In apparenza tutto bene, dunque, ma l’atmosfera si fa elettrica quando si tocca il tasto IA-mondo del lavoro: in quest’ambito, infatti, il sentiment si ribalta completamente. “In questo caso le persone hanno più paura di ciò che l’IA porterà con sé (44%), perché vedono soprattutto il rischio di perdita di posti di lavoro” ha spiegato Francesco. “Chi invece pensa positivo (14%) vede nell’intelligenza artificiale la promotrice di un miglioramento della qualità del lavoro, grazie all’eliminazione delle attività più pesanti e ripetitive e la nascita di nuove professionalità“.
Tra gli ambiti a cui Chorally ha dedicato un focus particolare ci sono anche divertimento ed etica. Per quanto riguarda il primo – che comprende fotografia, sport e tempo libero – prevale un atteggiamento nettamente più neutrale (93%), ancora dominato da aspettative e dal desiderio di capire quali saranno le trasformazioni del settore.
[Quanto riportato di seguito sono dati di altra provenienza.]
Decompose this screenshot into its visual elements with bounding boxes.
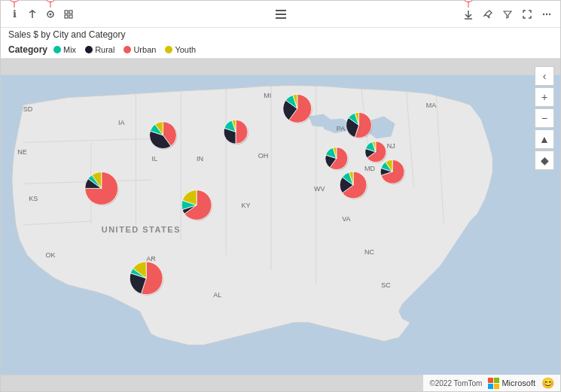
toolbar-right: 1 <box>461 7 554 22</box>
legend-item-youth: Youth <box>165 45 196 54</box>
up-button[interactable] <box>25 7 40 22</box>
ms-sq-red <box>488 378 493 383</box>
map-controls: ‹ + − ▲ ◆ <box>535 66 554 170</box>
legend-dot-youth <box>165 46 172 53</box>
legend-dot-mix <box>53 46 61 53</box>
menu-button[interactable] <box>273 8 288 21</box>
toolbar-left: 2 ℹ 3 <box>7 7 76 22</box>
legend-item-mix: Mix <box>53 45 76 54</box>
legend-item-urban: Urban <box>123 45 156 54</box>
legend-row: Category Mix Rural Urban Youth <box>1 43 560 59</box>
download-btn-wrapper: 1 <box>461 7 476 22</box>
info-button[interactable]: ℹ <box>7 7 22 22</box>
info-btn-wrapper: 2 ℹ <box>7 7 22 22</box>
ms-sq-blue <box>488 384 493 389</box>
annotation-badge-2: 2 <box>8 0 20 2</box>
tomtom-copyright: ©2022 TomTom <box>429 379 482 387</box>
fullscreen-button[interactable] <box>520 7 535 22</box>
expand-button[interactable] <box>61 7 76 22</box>
feedback-emoji-button[interactable]: 😊 <box>541 377 554 389</box>
map-north-button[interactable]: ▲ <box>535 129 554 149</box>
chart-title: Sales $ by City and Category <box>8 29 553 40</box>
map-zoom-out-button[interactable]: − <box>535 108 554 128</box>
svg-rect-3 <box>69 11 72 14</box>
annotation-badge-3: 3 <box>44 0 56 2</box>
legend-dot-rural <box>85 46 93 53</box>
map-zoom-in-button[interactable]: + <box>535 87 554 107</box>
download-button[interactable] <box>461 7 476 22</box>
filter-button[interactable] <box>500 7 515 22</box>
microsoft-logo: Microsoft <box>488 378 535 389</box>
annotation-badge-1: 1 <box>462 0 474 2</box>
legend-label-youth: Youth <box>175 45 196 54</box>
more-button[interactable] <box>539 7 554 22</box>
ms-logo-grid <box>488 378 499 389</box>
focus-button[interactable] <box>43 7 58 22</box>
map-area[interactable]: SD NE KS OK IA IL IN OH MI PA NJ MA WV V… <box>1 59 560 391</box>
legend-dot-urban <box>123 46 131 53</box>
legend-label-urban: Urban <box>133 45 156 54</box>
ms-sq-green <box>494 378 499 383</box>
svg-point-8 <box>546 13 547 14</box>
map-background <box>1 59 560 391</box>
svg-point-1 <box>50 13 52 15</box>
main-container: 2 ℹ 3 1 <box>0 0 561 392</box>
svg-point-7 <box>543 13 544 14</box>
legend-item-rural: Rural <box>85 45 114 54</box>
ms-sq-yellow <box>494 384 499 389</box>
header-row: Sales $ by City and Category <box>1 28 560 43</box>
legend-label-rural: Rural <box>95 45 114 54</box>
map-back-button[interactable]: ‹ <box>535 66 554 86</box>
pin-button[interactable] <box>480 7 495 22</box>
svg-point-9 <box>549 13 550 14</box>
map-footer: ©2022 TomTom Microsoft 😊 <box>423 375 560 391</box>
toolbar-center <box>273 8 288 21</box>
microsoft-label: Microsoft <box>502 378 535 387</box>
svg-rect-2 <box>65 11 68 14</box>
svg-rect-5 <box>69 15 72 18</box>
focus-btn-wrapper: 3 <box>43 7 58 22</box>
svg-rect-4 <box>65 15 68 18</box>
toolbar: 2 ℹ 3 1 <box>1 1 560 28</box>
legend-key: Category <box>8 44 47 55</box>
map-compass-button[interactable]: ◆ <box>535 150 554 170</box>
legend-label-mix: Mix <box>63 45 76 54</box>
Pacati e prudenti anche i giudizi sulla questione etica nel 92% dei casi, con una percentuale minima (2%) che ritiene pericolosa l’intelligenza artificiale, paventando il rischio che le macchine arriveranno a sottrarsi al controllo umano. Decisamente più rilassato, infine, il 6% del campione, convinto che gli esseri umani rimarranno sempre insostituibili e detentori di un indiscutibile primato su qualsiasi forma – anche la più evoluta – di artificial intelligence.